== SOURCE DATA
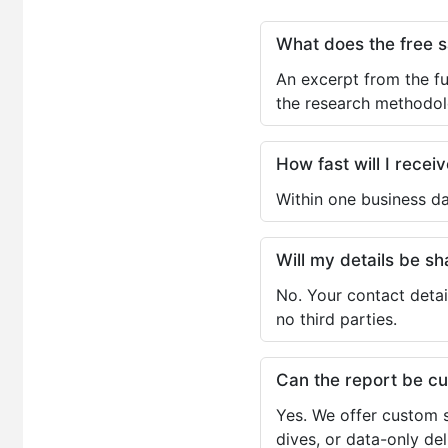
What does the free 
An excerpt from the fu
the research methodol
How fast will I receiv
Within one business da
Will my details be 
No. Your contact detai
no third parties.
Can the report be c
Yes. We offer custom s
dives, or data-only de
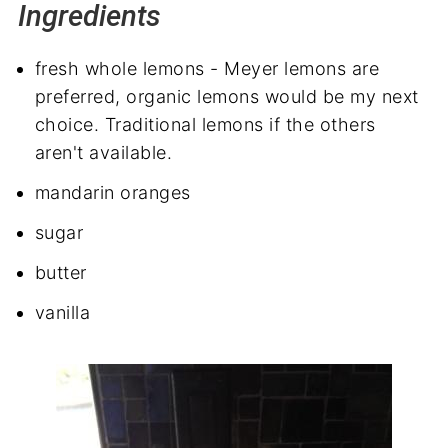
Ingredients
fresh whole lemons - Meyer lemons are
preferred, organic lemons would be my next
choice. Traditional lemons if the others
aren't available.
mandarin oranges
sugar
butter
vanilla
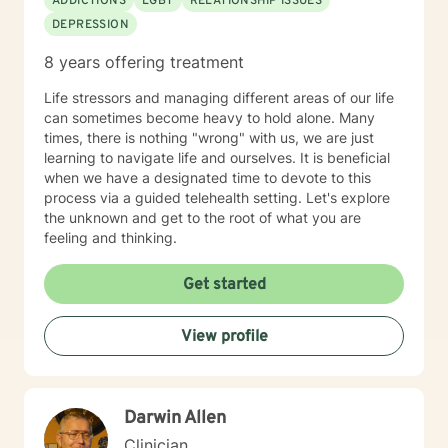
ADDICTIONS
LGBT
RELATIONSHIP ISSUES
DEPRESSION
8 years offering treatment
Life stressors and managing different areas of our life
can sometimes become heavy to hold alone. Many
times, there is nothing "wrong" with us, we are just
learning to navigate life and ourselves. It is beneficial
when we have a designated time to devote to this
process via a guided telehealth setting. Let's explore
the unknown and get to the root of what you are
feeling and thinking.
Get started
View profile
Darwin Allen
Clinician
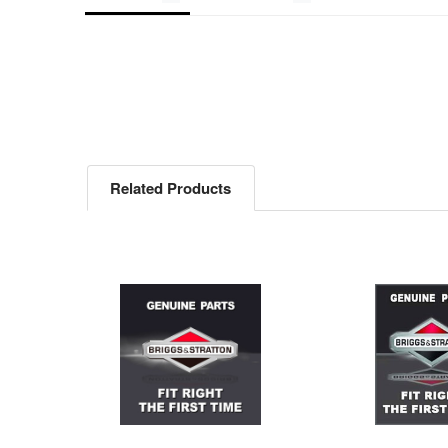
Related Products
Related
Products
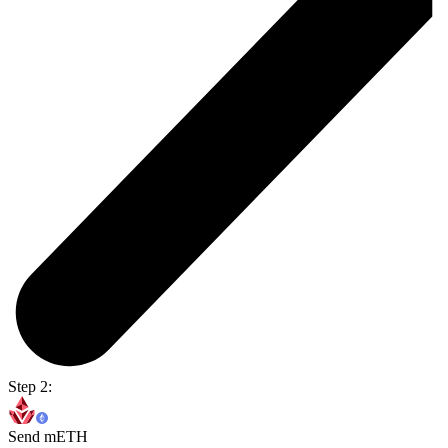
Step 2:
Send mETH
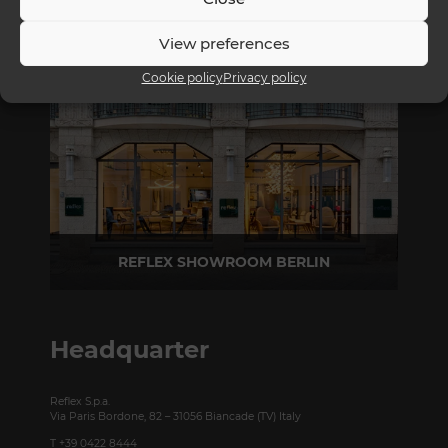
REFLEX SHOWROOM MILAN
View preferences
Via Madonnina, 17 20121 Brera (MI) - Italy
P +39 02 80582955
Cookie policy
Privacy policy
REFLEX SHOWROOM BERLIN
Taubenstrasse, 26 D-10117 Berlin - Germany
P +49 (0)30 20 888 705
Headquarter
Reflex S.p.a.
Via Paris Bordone, 82 – 31056 Biancade (TV) Italy
T +39 0422 8444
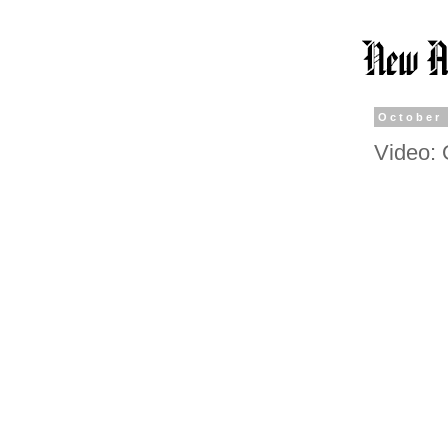
October 
Video: 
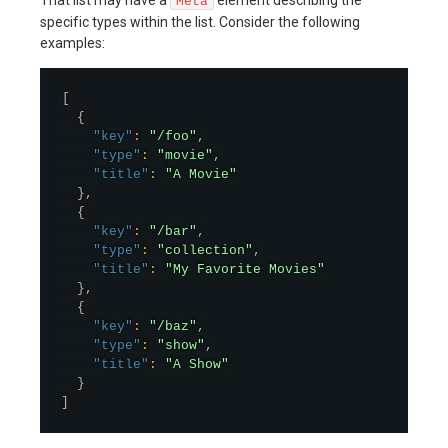
Meta
specific types within the list. Consider the following
examples:
[
{
"key"
:
"/foo"
,
"type"
:
"movie"
,
"title"
:
"A Movie"
}
,
{
"key"
:
"/bar"
,
"type"
:
"collection"
,
"title"
:
"My Favorite Movies"
}
,
{
"key"
:
"/baz"
,
"type"
:
"show"
,
"title"
:
"A Show"
}
]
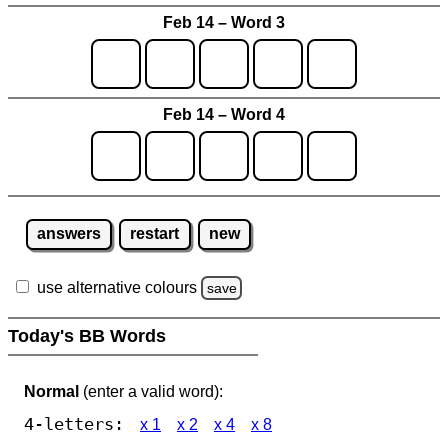
Feb 14 – Word 3
Feb 14 – Word 4
answers
restart
new
use alternative colours
save
Today's BB Words
Normal
(enter a valid word):
4-letters:
x 1
x 2
x 4
x 8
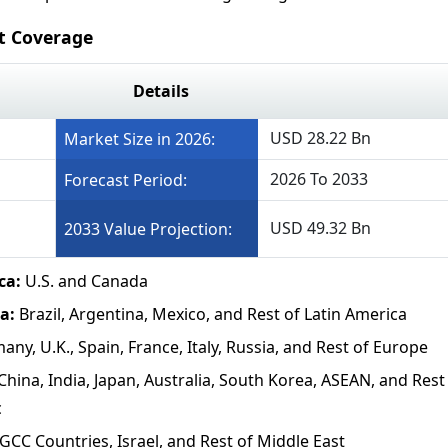
rt Coverage
Details
USD 28.22 Bn
Market Size in 2026:
2026 To 2033
Forecast Period:
USD 49.32 Bn
2033 Value Projection:
ca:
U.S. and Canada
ca:
Brazil, Argentina, Mexico, and Rest of Latin America
any, U.K., Spain, France, Italy, Russia, and Rest of Europe
China, India, Japan, Australia, South Korea, ASEAN, and Rest
c
GCC Countries, Israel, and Rest of Middle East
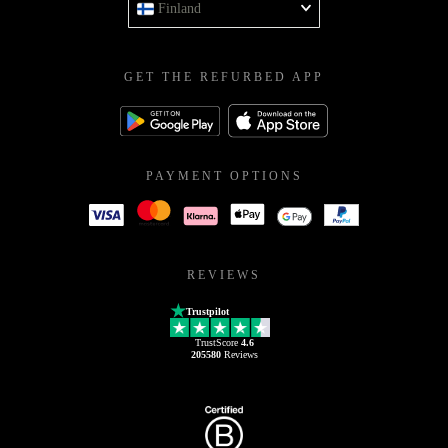
Finland
GET THE REFURBED APP
PAYMENT OPTIONS
REVIEWS
Trustpilot
TrustScore
4.6
205580
Reviews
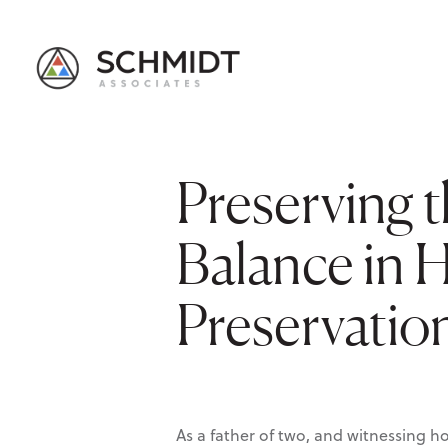
Preserving t
Balance in H
Preservatio
As a father of two, and witnessing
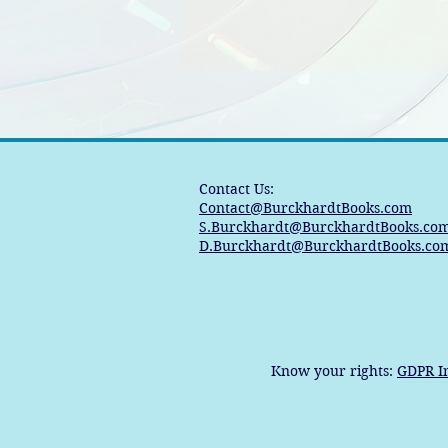
Contact Us:
Contact@BurckhardtBooks.com
S.Burckhardt@BurckhardtBooks.co
D.Burckhardt@BurckhardtBooks.co
Know your rights:
GDPR I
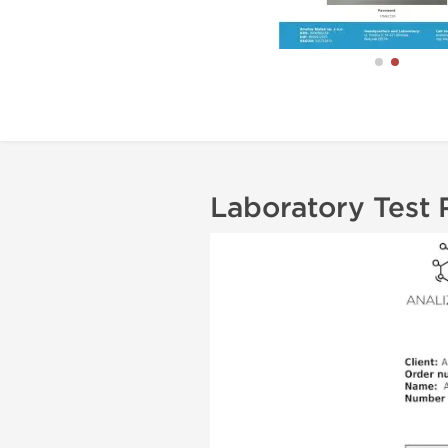
Laboratory Test 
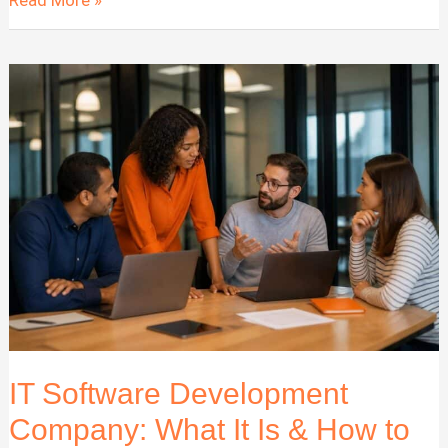
Company
Development
Best
Practices
for
2026
IT Software Development
Company: What It Is & How to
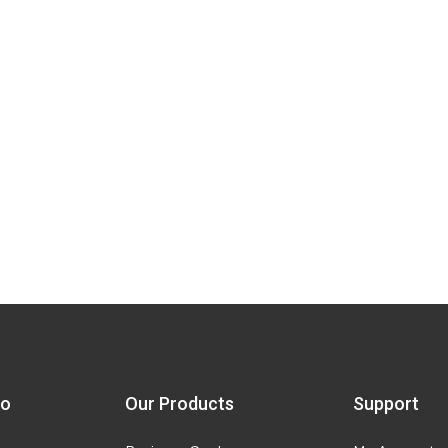
fo
Our Products
Support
====
The entries are to be transcribed word for word, without their images.

- WORKED SOLUTION -
What does the free 
An excerpt from the fu
the research methodol
How fast will I receiv
Within one business da
Will my details be 
No. Your contact detai
no third parties.
Can the report be c
Yes. We offer custom s
dives, or data-only de
Ingredients
fresh whole lemons - Meyer lemons are
preferred, organic lemons would be my next
choice. Traditional lemons if the others
aren't available.
mandarin oranges
sugar
butter
vanilla
ADDICTIONS
LGBT
RELATIONSHIP ISSUES
DEPRESSION
8 years offering treatment
Life stressors and managing different areas of our life
can sometimes become heavy to hold alone. Many
times, there is nothing "wrong" with us, we are just
learning to navigate life and ourselves. It is beneficial
when we have a designated time to devote to this
process via a guided telehealth setting. Let's explore
the unknown and get to the root of what you are
feeling and thinking.
Get started
View profile
Darwin Allen
Clinician
Related Products
Related
Products
Step 2:
Send mETH
REFLEX SHOWROOM MILAN
View preferences
Via Madonnina, 17 20121 Brera (MI) - Italy
P +39 02 80582955
Cookie policy
Privacy policy
REFLEX SHOWROOM BERLIN
Taubenstrasse, 26 D-10117 Berlin - Germany
P +49 (0)30 20 888 705
Headquarter
Reflex S.p.a.
Via Paris Bordone, 82 – 31056 Biancade (TV) Italy
T +39 0422 8444
October 
Video: 
Meta
specific types within the list. Consider the following
examples:
[
{
"key"
:
"/foo"
,
"type"
:
"movie"
,
"title"
:
"A Movie"
}
,
{
"key"
:
"/bar"
,
"type"
:
"collection"
,
"title"
:
"My Favorite Movies"
}
,
{
"key"
:
"/baz"
,
"type"
:
"show"
,
"title"
:
"A Show"
}
]
Feb 14 – Word 3
Feb 14 – Word 4
answers
restart
new
use alternative colours
save
Today's BB Words
Normal
(enter a valid word):
4-letters:
x 1
x 2
x 4
x 8
rt Coverage
Details
USD 28.22 Bn
Market Size in 2026:
2026 To 2033
Forecast Period:
USD 49.32 Bn
2033 Value Projection:
ca:
U.S. and Canada
ca:
Brazil, Argentina, Mexico, and Rest of Latin America
any, U.K., Spain, France, Italy, Russia, and Rest of Europe
China, India, Japan, Australia, South Korea, ASEAN, and Rest
c
GCC Countries, Israel, and Rest of Middle East
Finland
GET THE REFURBED APP
PAYMENT OPTIONS
REVIEWS
Trustpilot
TrustScore
4.6
205580
Reviews
Preserving t
Balance in H
Preservatio
As a father of two, and witnessing
Contact Us:
Contact@BurckhardtBooks.com
S.Burckhardt@BurckhardtBooks.co
D.Burckhardt@BurckhardtBooks.co
Know your rights:
GDPR I
Laboratory Test 
Company
Development
Best
Practices
for
2026
IT Software Development
Company: What It Is & How to
fo
Our Products
Support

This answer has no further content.